Am 1. Mai 2026 gab es in der Politik des Ennepe-Ruhr-Kreises einen bedeutenden Schritt: Jessica Rausch aus Herdecke wurde einstimmig von den Vorständen der CDU-Stadtverbände Witten und Herdecke für die Aufstellungsversammlung im Landtagswahlkreis 106 nominiert. Der Wahlkreis umfasst die Städte Herdecke und Witten und wird damit von einer engagierten Kandidatin vertreten, die sich in der Kommunalpolitik bereits einen Namen gemacht hat.
Jessica Rausch, 48 Jahre alt, ist Diplom-Verwaltungswirtin und arbeitet als Amtsleiterin für Schulen, Kultur und Sport in Herdecke. Sie ist verheiratet und Mutter von zwei Kindern, was ihr ein tiefes Verständnis für die Bedürfnisse von Familien und jungen Menschen in der Region verleiht. Diese persönliche Perspektive sieht auch Dr. Katja Strauss-Köster, die Vorsitzende der CDU Herdecke und Bundestagsabgeordnete, die Rausch als kompetente Kandidatin lobt, die die Anliegen der Menschen vor Ort kennt.
Beruflicher Werdegang und Engagement
Mit einer beeindruckenden Berufserfahrung von 27 Jahren in der Verwaltung bringt Rausch sowohl Führungserfahrung als auch umfangreiche Kenntnisse in Krisenmanagement mit. Sie hat in ihrer bisherigen Laufbahn unter anderem das EDV-Amt geleitet und war für die Verantwortung in den Bereichen Schulen, Kultur und Sport zuständig. Ihre Fähigkeiten kamen besonders während der Corona-Pandemie und der Hochwasserkrise 2021 zum Tragen, wo sie handlungsfähig und lösungsorientiert agierte.
Die Nominierung hat Rausch mit Freude aufgenommen. „In den kommenden Wochen und Monaten möchte ich mich den Wählerinnen und Wählern vorstellen und meine Visionen für die Region teilen“, äußerte sie. Am 30. Juni 2026 findet die offizielle Kandidatenaufstellung der CDU Ennepe-Ruhr für den Wahlkreis 106 in Herdecke statt, ein wichtiges Datum, auf das sich viele in der Region freuen.
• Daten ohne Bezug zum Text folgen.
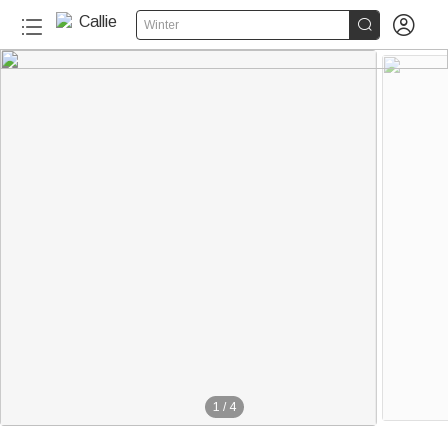


Winter
1
/
4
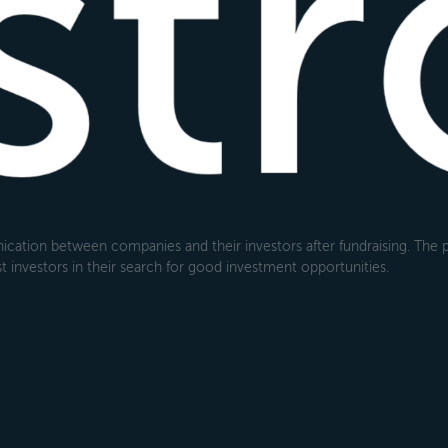
cation between companies and their investors after fundraising. The pl
 investors in their search for good investment opportunities.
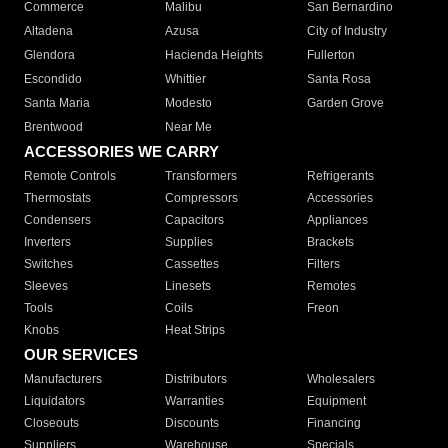
Commerce
Malibu
San Bernardino
Altadena
Azusa
City of Industry
Glendora
Hacienda Heights
Fullerton
Escondido
Whittier
Santa Rosa
Santa Maria
Modesto
Garden Grove
Brentwood
Near Me
ACCESSORIES WE CARRY
Remote Controls
Transformers
Refrigerants
Thermostats
Compressors
Accessories
Condensers
Capacitors
Appliances
Inverters
Supplies
Brackets
Switches
Cassettes
Filters
Sleeves
Linesets
Remotes
Tools
Coils
Freon
Knobs
Heat Strips
OUR SERVICES
Manufacturers
Distributors
Wholesalers
Liquidators
Warranties
Equipment
Closeouts
Discounts
Financing
Suppliers
Warehouse
Specials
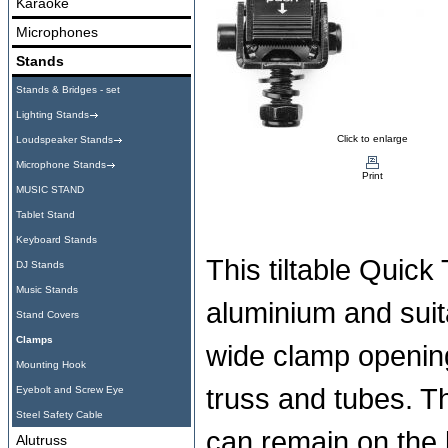
Karaoke
Microphones
Stands
Stands & Bridges - set
Lighting Stands
Click to enlarge
Loudspeaker Stands
Microphone Stands
Print
MUSIC STAND
Tablet Stand
Keyboard Stands
This tiltable Quick
DJ Stands
Music Stands
aluminium and suit
Stand Covers
Clamps
wide clamp opening
Mounting Hook
truss and tubes. T
Eyebolt and Screw Eye
Steel Safety Cable
can remain on the l
Alutruss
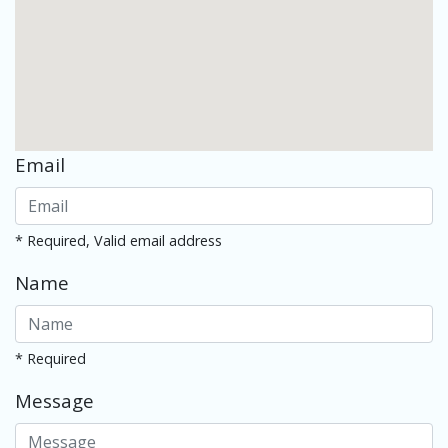
Email
* Required, Valid email address
Name
* Required
Message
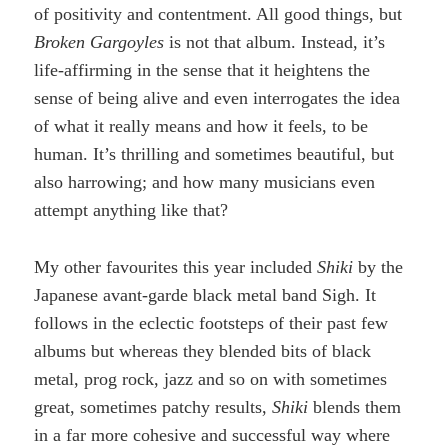
of positivity and contentment. All good things, but
Broken Gargoyles
is not that album. Instead, it’s
life-affirming in the sense that it heightens the
sense of being alive and even interrogates the idea
of what it really means and how it feels, to be
human. It’s thrilling and sometimes beautiful, but
also harrowing; and how many musicians even
attempt anything like that?
My other favourites this year included
Shiki
by the
Japanese avant-garde black metal band Sigh. It
follows in the eclectic footsteps of their past few
albums but whereas they blended bits of black
metal, prog rock, jazz and so on with sometimes
great, sometimes patchy results,
Shiki
blends them
in a far more cohesive and successful way where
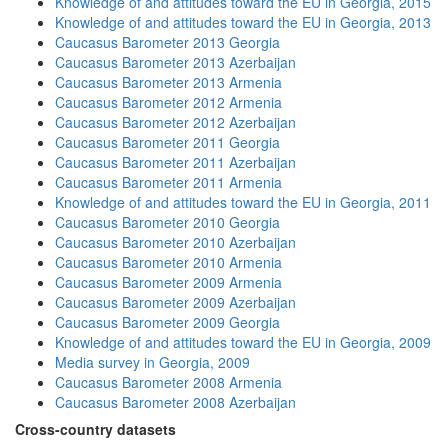
Knowledge of and attitudes toward the EU in Georgia, 2015
Knowledge of and attitudes toward the EU in Georgia, 2013
Caucasus Barometer 2013 Georgia
Caucasus Barometer 2013 Azerbaijan
Caucasus Barometer 2013 Armenia
Caucasus Barometer 2012 Armenia
Caucasus Barometer 2012 Azerbaijan
Caucasus Barometer 2011 Georgia
Caucasus Barometer 2011 Azerbaijan
Caucasus Barometer 2011 Armenia
Knowledge of and attitudes toward the EU in Georgia, 2011
Caucasus Barometer 2010 Georgia
Caucasus Barometer 2010 Azerbaijan
Caucasus Barometer 2010 Armenia
Caucasus Barometer 2009 Armenia
Caucasus Barometer 2009 Azerbaijan
Caucasus Barometer 2009 Georgia
Knowledge of and attitudes toward the EU in Georgia, 2009
Media survey in Georgia, 2009
Caucasus Barometer 2008 Armenia
Caucasus Barometer 2008 Azerbaijan
Cross-country datasets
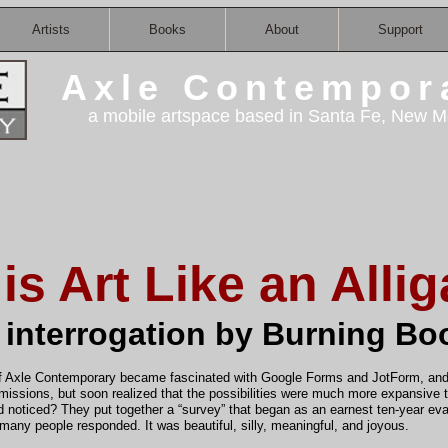
Artists
Books
About
Support
Axle Contempor
a mobile artspace based in Santa Fe, New M
is Art Like an Allig
 interrogation by Burning Bo
f Axle Contemporary became fascinated with Google Forms and JotForm, and 
rmissions, but soon realized that the possibilities were much more expansive
 noticed? They put together a “survey” that began as an earnest ten-year eva
d many people responded. It was beautiful, silly, meaningful, and joyous.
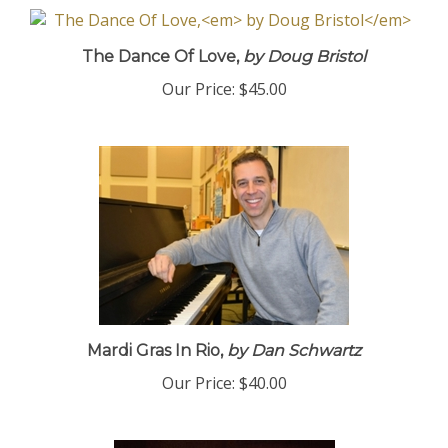
The Dance Of Love,
by Doug Bristol
Our Price:
$45.00
Mardi Gras In Rio,
by Dan Schwartz
Our Price:
$40.00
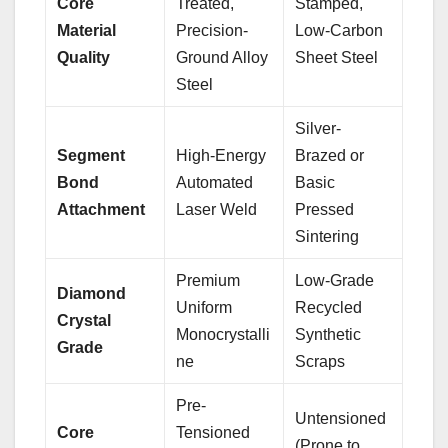
Core
Treated,
Stamped,
Material
Precision-
Low-Carbon
Quality
Ground Alloy
Sheet Steel
Steel
Silver-
Segment
High-Energy
Brazed or
Bond
Automated
Basic
Attachment
Laser Weld
Pressed
Sintering
Premium
Low-Grade
Diamond
Uniform
Recycled
Crystal
Monocrystalli
Synthetic
Grade
ne
Scraps
Pre-
Untensioned
Core
Tensioned
(Prone to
Die Bedeutung weiblicher Stimmen in der Politik
In einem größeren Kontext ist die Nominierung von Jessica Rausch besonders bedeutsam, da Frauen in Stadträten und Kreistagen in Deutschland nach wie vor unterrepräsentiert sind. Laut einer Studie liegt der Frauenanteil in vielen Gremien zwischen 24 und 39 Prozent, während zwei Drittel der Mandatsträger über 50 Jahre alt sind. Junge Frauen, wie Caroline Werner, die für den Stadtrat in Sundern kandidiert, und Anna Hußmann, die für die CDU in Wuppertal antritt, betonen die Notwendigkeit frischer, weiblicher Stimmen in der Politik. Sie setzen sich für Themen wie Familienpolitik, Verkehrswege und Umweltschutz ein und machen auf die Herausforderungen aufmerksam, die insbesondere junge Mütter beim politischen Engagement erleben.
Jessica Rausch bringt frische Ideen und eine klare Vision für die Region ein. Ihre Ziele umfassen die Schaffung eines attraktiven Standorts für Unternehmen und Familien, die Unterstützung von kleinen und mittelständischen Betrieben sowie ein sicheres Aufwachsen für Kinder. Ihre Motivation zur Kandidatur ist es, das Potenzial von Wetter und Umgebung zu nutzen und die Bürger aktiv in politische Entscheidungen einzubinden.
Persönliches Engagement und Ausblick
Neben ihrem politischen Engagement ist Jessica Rausch auch privat aktiv. Sie verbringt gerne Zeit mit ihrer Familie und ihrem Hund in der Natur und ist Geschäftsführerin des Herdecker Kulturvereins e.V., wo sie sich für die Förderung von Kunst, Musik und Geschichte einsetzt. Diese Vielseitigkeit macht sie zu einer facettenreichen Persönlichkeit, die sowohl im beruflichen als auch im sozialen Bereich Brücken zu schlagen versteht.
Die Nominierung von Jessica Rausch ist ein weiterer Schritt in Richtung mehr Diversität in der Politik und zeigt, wie wichtig es ist, dass Frauen in Entscheidungspositionen vertreten sind. Die kommenden Monate werden zeigen, wie sie ihre Ideen und Visionen in der Öffentlichkeit kommuniziert und welche Unterstützung sie von den Wählerinnen und Wählern erhält.